Activity.
Locate, in the data below, the line that contains "Вам потрібна детальна інформація про об'єкт?" and the line that contains "konceptet evropiane të"; reproduce exactly those two lines and every line between them, nothing more.

(Saved data entries)
========================

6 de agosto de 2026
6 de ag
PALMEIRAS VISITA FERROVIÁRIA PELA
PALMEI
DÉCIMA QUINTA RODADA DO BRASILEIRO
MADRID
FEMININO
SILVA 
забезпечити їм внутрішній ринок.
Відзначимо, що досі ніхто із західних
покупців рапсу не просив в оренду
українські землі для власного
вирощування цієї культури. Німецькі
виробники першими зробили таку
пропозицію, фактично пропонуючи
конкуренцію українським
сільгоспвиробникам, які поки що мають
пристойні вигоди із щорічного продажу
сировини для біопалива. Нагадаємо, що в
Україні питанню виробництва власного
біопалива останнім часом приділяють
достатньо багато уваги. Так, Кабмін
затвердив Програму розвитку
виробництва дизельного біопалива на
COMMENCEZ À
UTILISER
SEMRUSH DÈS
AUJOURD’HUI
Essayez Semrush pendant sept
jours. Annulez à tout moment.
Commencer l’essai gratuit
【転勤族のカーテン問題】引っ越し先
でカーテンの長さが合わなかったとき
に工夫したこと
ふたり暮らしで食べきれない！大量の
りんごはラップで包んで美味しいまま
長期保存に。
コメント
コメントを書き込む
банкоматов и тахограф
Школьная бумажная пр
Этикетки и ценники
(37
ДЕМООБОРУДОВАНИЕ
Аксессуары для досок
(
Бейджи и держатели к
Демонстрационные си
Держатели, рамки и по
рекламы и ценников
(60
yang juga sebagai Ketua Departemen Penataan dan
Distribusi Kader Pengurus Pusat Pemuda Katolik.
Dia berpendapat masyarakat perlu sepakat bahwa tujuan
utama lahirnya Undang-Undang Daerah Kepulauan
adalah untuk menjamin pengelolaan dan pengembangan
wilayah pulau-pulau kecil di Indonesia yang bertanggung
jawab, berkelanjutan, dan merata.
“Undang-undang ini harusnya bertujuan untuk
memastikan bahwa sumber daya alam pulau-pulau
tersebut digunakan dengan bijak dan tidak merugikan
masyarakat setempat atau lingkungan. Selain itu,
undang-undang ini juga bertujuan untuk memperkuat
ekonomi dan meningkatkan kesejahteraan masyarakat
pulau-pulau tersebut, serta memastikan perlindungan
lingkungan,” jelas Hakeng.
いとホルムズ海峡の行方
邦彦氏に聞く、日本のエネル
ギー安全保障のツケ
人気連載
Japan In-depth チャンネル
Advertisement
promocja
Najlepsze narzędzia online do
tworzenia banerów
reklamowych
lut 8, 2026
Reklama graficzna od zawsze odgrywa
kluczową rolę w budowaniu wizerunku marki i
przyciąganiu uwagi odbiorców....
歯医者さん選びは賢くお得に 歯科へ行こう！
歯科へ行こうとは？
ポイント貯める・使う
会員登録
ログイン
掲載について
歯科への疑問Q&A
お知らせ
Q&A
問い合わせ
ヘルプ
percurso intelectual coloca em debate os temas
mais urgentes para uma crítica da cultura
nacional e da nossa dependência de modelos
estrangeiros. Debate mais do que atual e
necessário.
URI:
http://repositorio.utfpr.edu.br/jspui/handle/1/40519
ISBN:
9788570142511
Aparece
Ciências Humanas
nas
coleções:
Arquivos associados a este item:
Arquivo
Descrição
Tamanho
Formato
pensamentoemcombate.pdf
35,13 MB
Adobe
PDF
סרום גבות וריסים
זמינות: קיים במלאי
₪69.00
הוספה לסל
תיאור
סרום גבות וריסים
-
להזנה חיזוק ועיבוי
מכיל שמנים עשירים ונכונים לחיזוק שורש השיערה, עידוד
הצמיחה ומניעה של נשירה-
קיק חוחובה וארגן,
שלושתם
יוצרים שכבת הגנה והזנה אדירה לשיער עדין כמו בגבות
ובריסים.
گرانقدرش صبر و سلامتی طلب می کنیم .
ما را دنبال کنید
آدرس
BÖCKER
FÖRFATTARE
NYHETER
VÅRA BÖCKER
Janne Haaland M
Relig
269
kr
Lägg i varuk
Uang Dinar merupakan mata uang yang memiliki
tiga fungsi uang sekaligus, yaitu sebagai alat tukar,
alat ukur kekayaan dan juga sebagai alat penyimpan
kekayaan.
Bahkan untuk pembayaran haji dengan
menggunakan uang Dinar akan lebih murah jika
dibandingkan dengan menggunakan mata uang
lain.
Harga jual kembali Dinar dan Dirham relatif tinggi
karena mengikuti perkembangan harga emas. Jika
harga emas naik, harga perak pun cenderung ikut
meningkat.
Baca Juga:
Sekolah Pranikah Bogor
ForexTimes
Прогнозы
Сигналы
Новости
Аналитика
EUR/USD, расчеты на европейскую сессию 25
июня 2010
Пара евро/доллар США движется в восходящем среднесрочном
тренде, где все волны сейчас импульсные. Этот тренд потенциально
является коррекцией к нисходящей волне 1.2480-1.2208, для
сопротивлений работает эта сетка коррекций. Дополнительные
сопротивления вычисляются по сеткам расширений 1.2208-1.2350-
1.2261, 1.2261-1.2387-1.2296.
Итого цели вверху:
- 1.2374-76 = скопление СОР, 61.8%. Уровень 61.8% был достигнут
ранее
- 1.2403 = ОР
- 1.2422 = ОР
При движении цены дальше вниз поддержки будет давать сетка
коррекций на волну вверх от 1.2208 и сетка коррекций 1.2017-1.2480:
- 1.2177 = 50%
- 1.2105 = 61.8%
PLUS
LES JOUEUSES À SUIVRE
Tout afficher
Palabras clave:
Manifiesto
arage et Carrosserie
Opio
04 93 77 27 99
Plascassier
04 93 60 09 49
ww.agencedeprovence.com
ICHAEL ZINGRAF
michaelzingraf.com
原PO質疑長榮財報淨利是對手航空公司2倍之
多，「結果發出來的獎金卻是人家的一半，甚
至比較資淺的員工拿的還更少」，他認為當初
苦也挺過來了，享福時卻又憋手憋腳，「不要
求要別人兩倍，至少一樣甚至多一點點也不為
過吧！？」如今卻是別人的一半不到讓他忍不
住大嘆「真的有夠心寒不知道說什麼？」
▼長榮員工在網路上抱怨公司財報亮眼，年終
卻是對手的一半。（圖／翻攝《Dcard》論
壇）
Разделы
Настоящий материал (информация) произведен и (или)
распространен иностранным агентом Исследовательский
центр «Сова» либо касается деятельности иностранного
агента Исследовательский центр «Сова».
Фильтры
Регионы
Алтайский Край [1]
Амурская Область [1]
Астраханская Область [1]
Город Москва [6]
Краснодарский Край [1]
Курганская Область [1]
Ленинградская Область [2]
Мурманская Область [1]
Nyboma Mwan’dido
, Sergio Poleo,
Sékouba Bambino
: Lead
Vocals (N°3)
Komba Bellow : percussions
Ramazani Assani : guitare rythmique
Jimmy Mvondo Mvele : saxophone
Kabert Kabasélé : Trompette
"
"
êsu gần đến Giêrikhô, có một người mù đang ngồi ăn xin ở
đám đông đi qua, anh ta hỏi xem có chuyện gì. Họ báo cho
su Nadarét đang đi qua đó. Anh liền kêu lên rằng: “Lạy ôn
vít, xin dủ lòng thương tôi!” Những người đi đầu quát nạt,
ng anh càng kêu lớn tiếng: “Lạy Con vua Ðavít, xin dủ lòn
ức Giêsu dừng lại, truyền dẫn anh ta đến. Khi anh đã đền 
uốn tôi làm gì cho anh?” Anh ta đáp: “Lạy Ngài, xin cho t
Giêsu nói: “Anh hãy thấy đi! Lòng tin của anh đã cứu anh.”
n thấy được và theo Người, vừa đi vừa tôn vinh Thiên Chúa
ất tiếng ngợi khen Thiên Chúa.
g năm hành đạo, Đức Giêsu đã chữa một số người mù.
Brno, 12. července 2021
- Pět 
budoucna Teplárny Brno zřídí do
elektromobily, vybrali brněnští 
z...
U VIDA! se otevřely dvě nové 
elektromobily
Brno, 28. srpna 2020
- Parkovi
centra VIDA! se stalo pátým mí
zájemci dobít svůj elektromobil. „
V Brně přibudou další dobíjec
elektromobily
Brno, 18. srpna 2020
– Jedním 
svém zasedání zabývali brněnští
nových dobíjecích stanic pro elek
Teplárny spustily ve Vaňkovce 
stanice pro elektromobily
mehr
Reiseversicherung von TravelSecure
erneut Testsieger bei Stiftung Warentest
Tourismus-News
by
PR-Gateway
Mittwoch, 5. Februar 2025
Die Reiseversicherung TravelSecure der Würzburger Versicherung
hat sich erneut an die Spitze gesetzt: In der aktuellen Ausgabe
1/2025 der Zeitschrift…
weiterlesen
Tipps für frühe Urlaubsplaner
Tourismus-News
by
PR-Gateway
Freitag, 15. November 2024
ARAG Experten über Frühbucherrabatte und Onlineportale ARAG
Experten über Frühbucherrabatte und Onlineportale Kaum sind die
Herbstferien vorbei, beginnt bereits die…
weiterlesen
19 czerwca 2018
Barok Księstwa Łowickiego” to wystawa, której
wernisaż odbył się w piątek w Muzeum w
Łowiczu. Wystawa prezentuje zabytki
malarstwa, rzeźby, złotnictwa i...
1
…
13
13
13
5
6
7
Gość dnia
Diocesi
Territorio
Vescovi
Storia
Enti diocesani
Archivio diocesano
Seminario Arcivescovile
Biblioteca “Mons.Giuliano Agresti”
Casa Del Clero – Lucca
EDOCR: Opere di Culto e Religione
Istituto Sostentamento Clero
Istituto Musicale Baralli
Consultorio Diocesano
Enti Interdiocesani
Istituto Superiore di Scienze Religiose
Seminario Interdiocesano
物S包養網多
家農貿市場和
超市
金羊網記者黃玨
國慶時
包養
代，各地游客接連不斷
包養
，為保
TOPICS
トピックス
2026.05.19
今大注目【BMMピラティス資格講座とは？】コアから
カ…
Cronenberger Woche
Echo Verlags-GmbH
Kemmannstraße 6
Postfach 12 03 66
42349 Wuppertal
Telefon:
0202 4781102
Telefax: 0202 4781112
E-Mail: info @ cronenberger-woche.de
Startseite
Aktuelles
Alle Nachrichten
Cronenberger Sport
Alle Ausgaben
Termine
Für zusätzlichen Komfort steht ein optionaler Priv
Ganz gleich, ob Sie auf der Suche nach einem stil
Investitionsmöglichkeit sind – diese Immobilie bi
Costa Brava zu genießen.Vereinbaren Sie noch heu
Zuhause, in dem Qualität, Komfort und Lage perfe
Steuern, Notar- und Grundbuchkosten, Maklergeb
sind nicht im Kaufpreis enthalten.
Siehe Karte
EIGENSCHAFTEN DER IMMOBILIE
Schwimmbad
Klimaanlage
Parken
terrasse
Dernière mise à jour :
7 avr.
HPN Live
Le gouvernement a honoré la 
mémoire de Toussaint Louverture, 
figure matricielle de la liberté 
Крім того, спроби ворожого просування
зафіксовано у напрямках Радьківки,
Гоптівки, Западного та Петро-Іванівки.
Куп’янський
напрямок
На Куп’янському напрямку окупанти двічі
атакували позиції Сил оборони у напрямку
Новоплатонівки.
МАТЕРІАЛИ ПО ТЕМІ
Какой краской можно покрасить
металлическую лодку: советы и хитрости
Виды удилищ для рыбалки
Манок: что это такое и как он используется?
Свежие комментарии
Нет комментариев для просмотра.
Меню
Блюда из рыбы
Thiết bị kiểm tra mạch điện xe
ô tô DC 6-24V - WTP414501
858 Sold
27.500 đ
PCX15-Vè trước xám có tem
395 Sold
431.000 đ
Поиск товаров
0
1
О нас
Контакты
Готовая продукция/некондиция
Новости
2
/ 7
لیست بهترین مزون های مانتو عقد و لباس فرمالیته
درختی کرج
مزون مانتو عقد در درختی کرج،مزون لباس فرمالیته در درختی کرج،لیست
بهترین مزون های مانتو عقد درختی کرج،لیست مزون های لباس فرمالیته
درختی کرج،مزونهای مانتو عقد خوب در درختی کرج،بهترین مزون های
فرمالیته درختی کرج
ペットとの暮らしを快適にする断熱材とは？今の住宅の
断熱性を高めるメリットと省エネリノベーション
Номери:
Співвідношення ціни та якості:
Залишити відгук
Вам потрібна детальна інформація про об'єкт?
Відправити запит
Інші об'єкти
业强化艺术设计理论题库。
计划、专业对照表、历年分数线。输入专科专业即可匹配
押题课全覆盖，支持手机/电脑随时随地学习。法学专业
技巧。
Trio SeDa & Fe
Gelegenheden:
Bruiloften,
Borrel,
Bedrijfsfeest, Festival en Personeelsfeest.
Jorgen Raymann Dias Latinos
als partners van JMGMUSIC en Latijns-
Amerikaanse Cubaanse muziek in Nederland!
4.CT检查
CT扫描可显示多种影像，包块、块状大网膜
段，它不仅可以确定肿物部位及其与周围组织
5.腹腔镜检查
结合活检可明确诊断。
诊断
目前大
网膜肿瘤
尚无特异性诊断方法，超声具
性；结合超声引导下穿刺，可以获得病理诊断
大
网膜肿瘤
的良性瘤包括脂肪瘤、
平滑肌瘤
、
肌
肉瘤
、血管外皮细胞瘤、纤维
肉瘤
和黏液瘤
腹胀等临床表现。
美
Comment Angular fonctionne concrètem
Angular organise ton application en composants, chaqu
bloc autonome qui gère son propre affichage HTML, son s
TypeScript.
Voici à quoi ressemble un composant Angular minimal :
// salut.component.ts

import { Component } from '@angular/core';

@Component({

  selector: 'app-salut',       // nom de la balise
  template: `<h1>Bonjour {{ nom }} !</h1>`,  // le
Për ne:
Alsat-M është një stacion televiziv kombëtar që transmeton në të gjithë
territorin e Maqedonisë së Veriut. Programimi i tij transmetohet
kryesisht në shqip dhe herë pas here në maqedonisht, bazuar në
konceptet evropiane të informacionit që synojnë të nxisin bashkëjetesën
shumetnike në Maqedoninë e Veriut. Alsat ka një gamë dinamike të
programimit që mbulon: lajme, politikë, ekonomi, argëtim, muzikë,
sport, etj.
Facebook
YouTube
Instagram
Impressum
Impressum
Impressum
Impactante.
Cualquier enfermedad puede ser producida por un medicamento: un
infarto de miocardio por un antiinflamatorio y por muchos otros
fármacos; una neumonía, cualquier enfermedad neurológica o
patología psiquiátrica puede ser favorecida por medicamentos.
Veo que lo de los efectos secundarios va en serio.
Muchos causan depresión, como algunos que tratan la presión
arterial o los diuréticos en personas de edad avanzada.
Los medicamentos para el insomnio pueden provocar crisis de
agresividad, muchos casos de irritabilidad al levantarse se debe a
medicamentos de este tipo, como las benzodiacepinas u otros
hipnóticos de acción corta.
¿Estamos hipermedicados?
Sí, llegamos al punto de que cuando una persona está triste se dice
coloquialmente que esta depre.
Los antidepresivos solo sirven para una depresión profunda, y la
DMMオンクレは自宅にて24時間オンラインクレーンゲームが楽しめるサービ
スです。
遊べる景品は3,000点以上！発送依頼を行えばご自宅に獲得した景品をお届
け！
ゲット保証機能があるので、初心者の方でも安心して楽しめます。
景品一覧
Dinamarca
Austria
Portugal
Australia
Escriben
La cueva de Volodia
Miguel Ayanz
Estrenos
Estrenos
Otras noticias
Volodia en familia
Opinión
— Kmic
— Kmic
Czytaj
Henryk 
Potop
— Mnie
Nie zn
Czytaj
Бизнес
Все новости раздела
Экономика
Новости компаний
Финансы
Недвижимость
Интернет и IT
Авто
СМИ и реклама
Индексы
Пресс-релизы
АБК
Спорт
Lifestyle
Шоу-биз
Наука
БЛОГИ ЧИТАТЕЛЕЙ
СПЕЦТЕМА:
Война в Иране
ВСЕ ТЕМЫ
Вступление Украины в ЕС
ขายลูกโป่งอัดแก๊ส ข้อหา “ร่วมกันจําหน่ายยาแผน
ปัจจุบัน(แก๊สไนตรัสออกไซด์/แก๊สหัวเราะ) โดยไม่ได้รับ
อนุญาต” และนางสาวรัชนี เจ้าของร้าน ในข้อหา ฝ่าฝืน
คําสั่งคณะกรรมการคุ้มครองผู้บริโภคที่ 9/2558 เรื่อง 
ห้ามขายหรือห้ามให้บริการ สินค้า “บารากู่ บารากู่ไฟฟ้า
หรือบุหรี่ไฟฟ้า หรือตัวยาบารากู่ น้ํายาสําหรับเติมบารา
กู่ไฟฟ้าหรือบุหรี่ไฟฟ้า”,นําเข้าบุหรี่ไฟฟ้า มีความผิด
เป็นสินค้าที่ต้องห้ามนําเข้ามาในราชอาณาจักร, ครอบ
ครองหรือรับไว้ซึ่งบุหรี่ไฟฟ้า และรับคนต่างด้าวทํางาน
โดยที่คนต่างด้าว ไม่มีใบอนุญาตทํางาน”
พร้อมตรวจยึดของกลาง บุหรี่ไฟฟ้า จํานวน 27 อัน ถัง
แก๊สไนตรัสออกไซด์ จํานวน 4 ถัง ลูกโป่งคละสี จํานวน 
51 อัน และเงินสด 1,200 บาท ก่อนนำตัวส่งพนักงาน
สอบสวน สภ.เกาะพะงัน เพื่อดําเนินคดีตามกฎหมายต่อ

========================

Written answer.
Вам потрібна детальна інформація про об'єкт?
Відправити запит
Інші об'єкти
业强化艺术设计理论题库。
计划、专业对照表、历年分数线。输入专科专业即可匹配
押题课全覆盖，支持手机/电脑随时随地学习。法学专业
技巧。
Trio SeDa & Fe
Gelegenheden:
Bruiloften,
Borrel,
Bedrijfsfeest, Festival en Personeelsfeest.
Jorgen Raymann Dias Latinos
als partners van JMGMUSIC en Latijns-
Amerikaanse Cubaanse muziek in Nederland!
4.CT检查
CT扫描可显示多种影像，包块、块状大网膜
段，它不仅可以确定肿物部位及其与周围组织
5.腹腔镜检查
结合活检可明确诊断。
诊断
目前大
网膜肿瘤
尚无特异性诊断方法，超声具
性；结合超声引导下穿刺，可以获得病理诊断
大
网膜肿瘤
的良性瘤包括脂肪瘤、
平滑肌瘤
、
肌
肉瘤
、血管外皮细胞瘤、纤维
肉瘤
和黏液瘤
腹胀等临床表现。
美
Comment Angular fonctionne concrètem
Angular organise ton application en composants, chaqu
bloc autonome qui gère son propre affichage HTML, son s
TypeScript.
Voici à quoi ressemble un composant Angular minimal :
// salut.component.ts

import { Component } from '@angular/core';

@Component({

  selector: 'app-salut',       // nom de la balise
  template: `<h1>Bonjour {{ nom }} !</h1>`,  // le
Për ne:
Alsat-M është një stacion televiziv kombëtar që transmeton në të gjithë
territorin e Maqedonisë së Veriut. Programimi i tij transmetohet
kryesisht në shqip dhe herë pas here në maqedonisht, bazuar në
konceptet evropiane të informacionit që synojnë të nxisin bashkëjetesën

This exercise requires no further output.